Pub Date: Nov. 10th, 2015
ISBN: 978-0-8050-9968-3
Publisher: Henry Holt

A biography of a reticent musician that will allow even his biggest fans to see him with fresh eyes and hear him with fresh ears.

Zanes (Revolutions in Sound: Warner Bros. Records: The First Fifty Years, 2009, etc.) plainly sympathizes with the plight of his subject, an artist who held his band together through decades, tensions, drug addictions, personnel shifts, and solo albums (that often fared better commercially than Petty’s work with his long-standing and much acclaimed band, the Heartbreakers). The author’s own band, the Del Fuegos, even toured with Petty’s, so he’s had personal experience from a couple of perspectives on “the point of the tour when one could hate the sound of the next man’s breathing.” But it was the author’s book on Dusty Springfield that captured Petty’s interest and apparently gained him access to nearly everyone who might present a well-rounded story of an artistically ambitious rocker, one who persevered despite considerable odds and adversity. Zanes also understands how talented musicians in a supporting role (that gives them a lesser financial share than their leader) might feel stifled serving his vision and betrayed by his solo projects and collaborations with outsiders.
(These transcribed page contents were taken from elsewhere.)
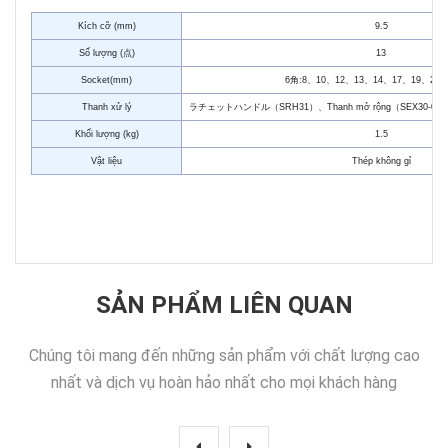
Kích cỡ (mm)
9.5
Số lượng (点)
13
Socket(mm)
6角:8、10、12、13、14、17、19、21、
Thanh xử lý
ラチェットハンドル（SRH31）、Thanh mở rộng（SEX30-075:
Khối lượng (kg)
1.5
Vật liệu
Thép không gỉ
SẢN PHẨM LIÊN QUAN
Chúng tôi mang đến những sản phẩm với chất lượng cao
nhất và dịch vụ hoàn hảo nhất cho mọi khách hàng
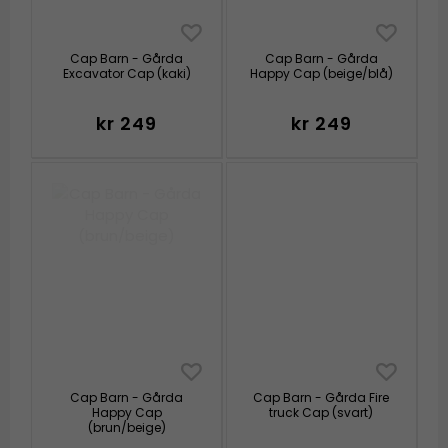
Cap Barn - Gårda
Cap Barn - Gårda
Excavator Cap (kaki)
Happy Cap (beige/blå)
kr 249
kr 249
Cap Barn - Gårda
Cap Barn - Gårda Fire
Happy Cap
truck Cap (svart)
(brun/beige)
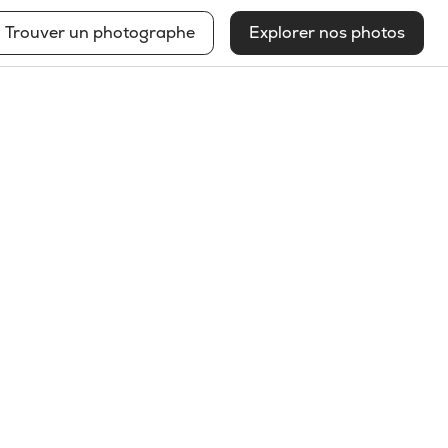
Trouver un photographe
Explorer nos photos
Johany Sergerie
Voir mon profil
2025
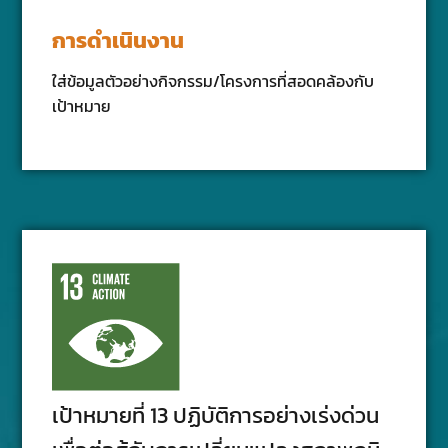
การดำเนินงาน
ใส่ข้อมูลตัวอย่างกิจกรรม/โครงการที่สอดคล้องกับ
เป้าหมาย
เป้าหมายที่ 13 ปฏิบัติการอย่างเร่งด่วน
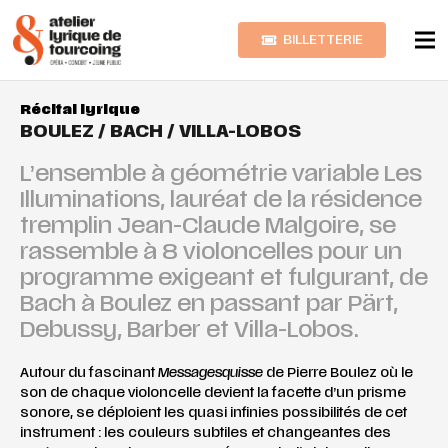
BILLETTERIE
Récital lyrique
BOULEZ / BACH / VILLA-LOBOS
L’ensemble à géométrie variable Les
Illuminations, lauréat de la résidence
tremplin Jean-Claude Malgoire, se
rassemble à 8 violoncelles pour un
programme exigeant et fulgurant, de
Bach à Boulez en passant par Pärt,
Debussy, Barber et Villa-Lobos.
Autour du fascinant
Messagesquisse
de Pierre Boulez où le
son de chaque violoncelle devient la facette d’un prisme
sonore, se déploient les quasi infinies possibilités de cet
instrument : les couleurs subtiles et changeantes des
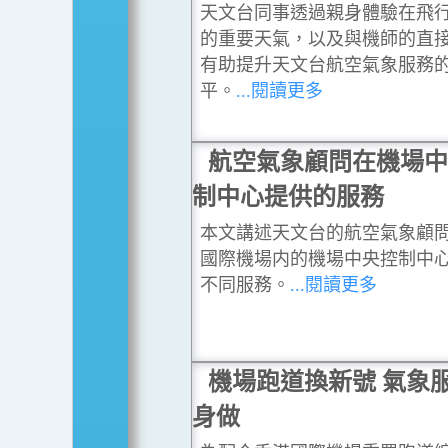
天文台同事透過親身體驗在飛
的重要天氣，以及與機師的直
有助提升天文台航空氣象服務
平。
...閱讀更多
航空氣象顧問在機場中
制中心提供的服務
本文講述天文台的航空氣象顧
國際機場内的機場中央控制中
不同服務。
...閱讀更多
機場跑道換新號 氣象
身做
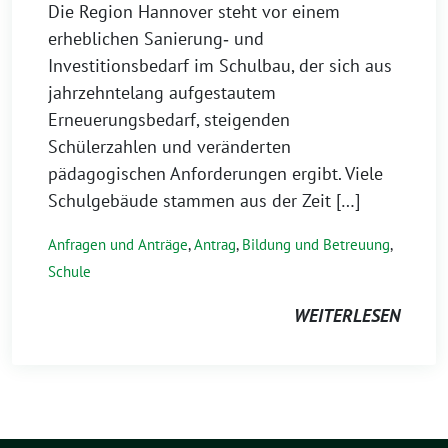
Die Region Hannover steht vor einem
erheblichen Sanierung‑ und
Investitionsbedarf im Schulbau, der sich aus
jahrzehntelang aufgestautem
Erneuerungsbedarf, steigenden
Schülerzahlen und veränderten
pädagogischen Anforderungen ergibt. Viele
Schulgebäude stammen aus der Zeit […]
Anfragen und Anträge
,
Antrag
,
Bildung und Betreuung
,
Schule
WEITERLESEN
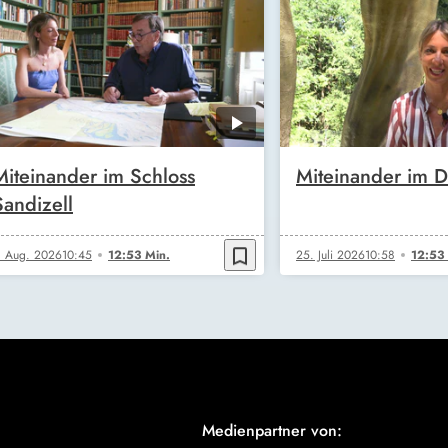
Miteinander im Schloss
Miteinander im D
Sandizell
bookmark_border
. Aug. 2026
10:45
12:53 Min.
25. Juli 2026
10:58
12:53
Medienpartner von:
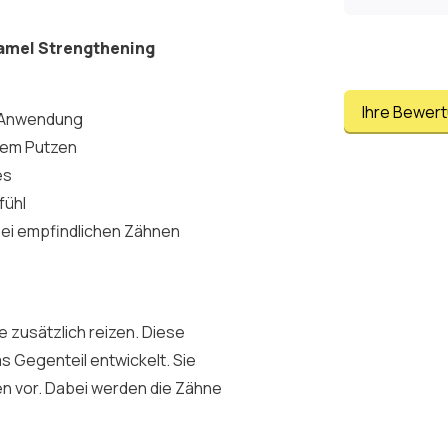
namel Strengthening
Ihre Bewer
r Anwendung
chem Putzen
es
fühl
ei empfindlichen Zähnen
 zusätzlich reizen. Diese
 Gegenteil entwickelt. Sie
n vor. Dabei werden die Zähne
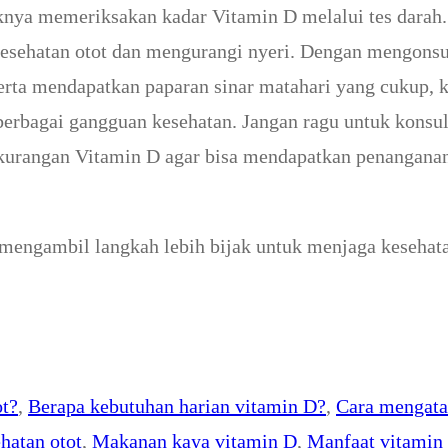
iknya memeriksakan kadar Vitamin D melalui tes darah.
esehatan otot dan mengurangi nyeri. Dengan mengons
serta mendapatkan paparan sinar matahari yang cukup, k
erbagai gangguan kesehatan. Jangan ragu untuk konsul
ekurangan Vitamin D agar bisa mendapatkan penangana
mengambil langkah lebih bijak untuk menjaga kesehat
ot?
, 
Berapa kebutuhan harian vitamin D?
, 
Cara mengata
hatan otot
, 
Makanan kaya vitamin D
, 
Manfaat vitamin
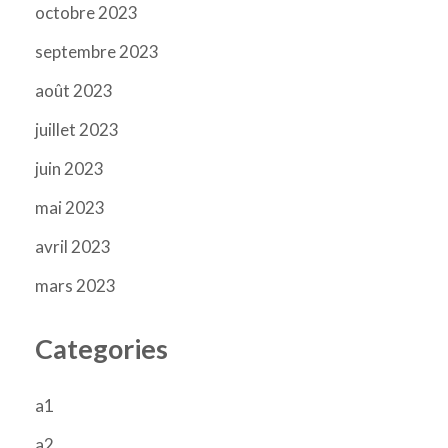
octobre 2023
septembre 2023
août 2023
juillet 2023
juin 2023
mai 2023
avril 2023
mars 2023
Categories
a1
a2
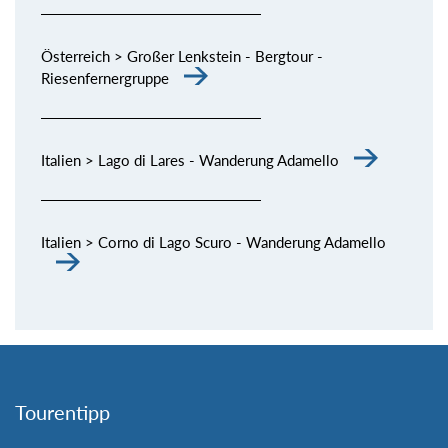
Österreich > Großer Lenkstein - Bergtour -
Riesenfernergruppe
Italien > Lago di Lares - Wanderung Adamello
Italien > Corno di Lago Scuro - Wanderung Adamello
Tourentipp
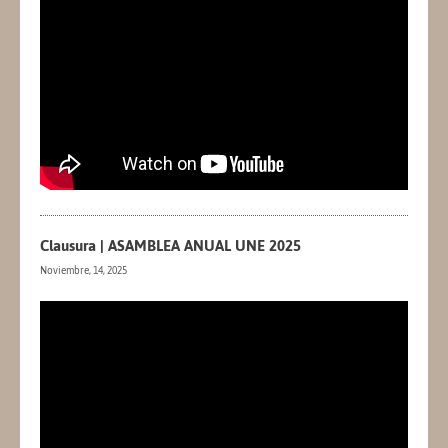
Clausura | ASAMBLEA ANUAL UNE 2025
Noviembre, 14, 2025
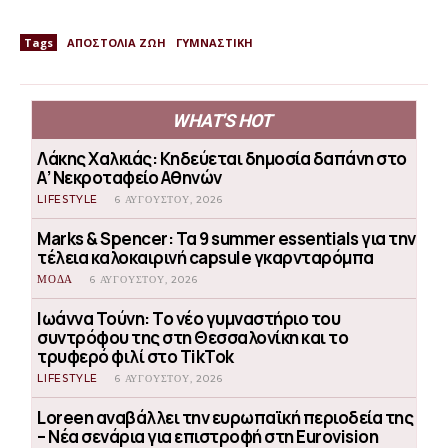
Tags
ΑΠΟΣΤΟΛΙΑ ΖΩΗ
ΓΥΜΝΑΣΤΙΚΗ
WHAT'S HOT
Λάκης Χαλκιάς: Κηδεύεται δημοσία δαπάνη στο
Α’ Νεκροταφείο Αθηνών
LIFESTYLE
6 ΑΥΓΟΎΣΤΟΥ, 2026
Marks & Spencer: Τα 9 summer essentials για την
τέλεια καλοκαιρινή capsule γκαρνταρόμπα
ΜΟΔΑ
6 ΑΥΓΟΎΣΤΟΥ, 2026
Ιωάννα Τούνη: Το νέο γυμναστήριο του
συντρόφου της στη Θεσσαλονίκη και το
τρυφερό φιλί στο TikTok
LIFESTYLE
6 ΑΥΓΟΎΣΤΟΥ, 2026
Loreen αναβάλλει την ευρωπαϊκή περιοδεία της
– Νέα σενάρια για επιστροφή στη Eurovision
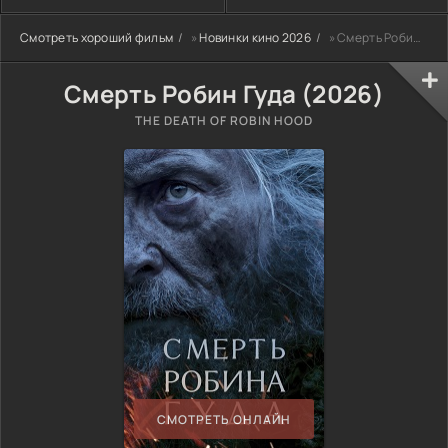
Смотреть хороший фильм
»
Новинки кино 2026
» Смерть Робин Гуда (2026)
Смерть Робин Гуда (2026)
THE DEATH OF ROBIN HOOD
СМОТРЕТЬ ОНЛАЙН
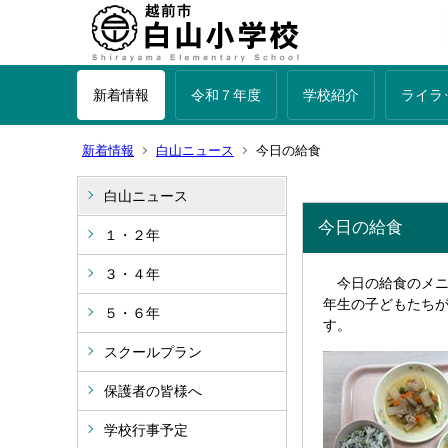
新着情報
令和７年度
学校紹介
ライラ
新着情報
白山ニュース
今日の給食
白山ニュース
今日の給食
１・２年
３・４年
今日の給食のメニ
年生の子どもたち
５・６年
す。
スクールプラン
保護者の皆様へ
学校行事予定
The narrative climaxes with Petty divorcing, falling in love, becoming addicted to heroin, mourning the deaths of parents and a band mate, isolated from the rest of the Heartbreakers, and suffering from clinical depression so severe he could hardly leave his bed. Zanes brings a depth and empathy to the narrative that never veers toward sensationalism. He also shows how and why Petty became George Harrison’s closest friend, how the band found itself working with both Bob Dylan and Johnny Cash, and how Petty has found fulfillment within the delicate balances of his life.

Though it attests to the artist’s singularity, this incisive, illuminating biography also serves as an elegy to one of the golden eras of the classic rock band—of the days when “a band was everything, a shield and a shelter.”